▸ Assignment: Everything in the listing below from the line containing "Доставка и оплата" through the line containing "Copyright 2024 ©" must be repeated exactly; the remaining lines are not wanted.

▸ Data excerpts:
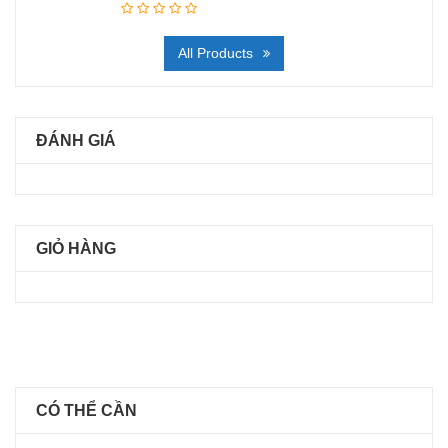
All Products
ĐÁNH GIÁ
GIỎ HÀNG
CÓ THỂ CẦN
==
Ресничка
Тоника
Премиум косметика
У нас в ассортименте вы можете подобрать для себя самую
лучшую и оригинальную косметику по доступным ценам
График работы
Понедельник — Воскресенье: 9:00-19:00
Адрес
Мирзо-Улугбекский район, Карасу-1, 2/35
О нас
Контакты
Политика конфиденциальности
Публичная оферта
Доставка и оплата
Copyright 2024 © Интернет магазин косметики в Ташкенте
--
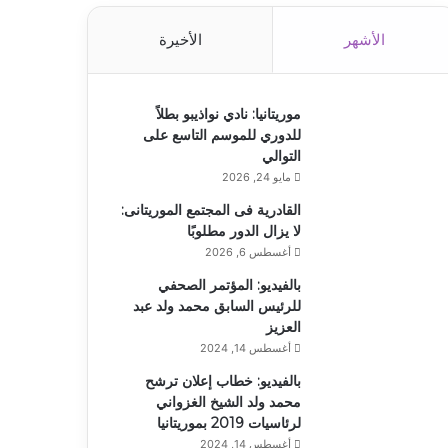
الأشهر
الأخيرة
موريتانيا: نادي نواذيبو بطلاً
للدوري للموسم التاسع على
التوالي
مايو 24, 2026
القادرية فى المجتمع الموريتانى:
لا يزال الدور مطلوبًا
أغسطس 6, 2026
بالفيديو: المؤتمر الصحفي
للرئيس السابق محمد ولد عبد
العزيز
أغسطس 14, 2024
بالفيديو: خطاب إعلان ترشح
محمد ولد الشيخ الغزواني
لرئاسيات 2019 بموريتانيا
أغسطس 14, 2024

▸ Written response:
Доставка и оплата
Copyright 2024 © Интернет магазин косметики в Ташкенте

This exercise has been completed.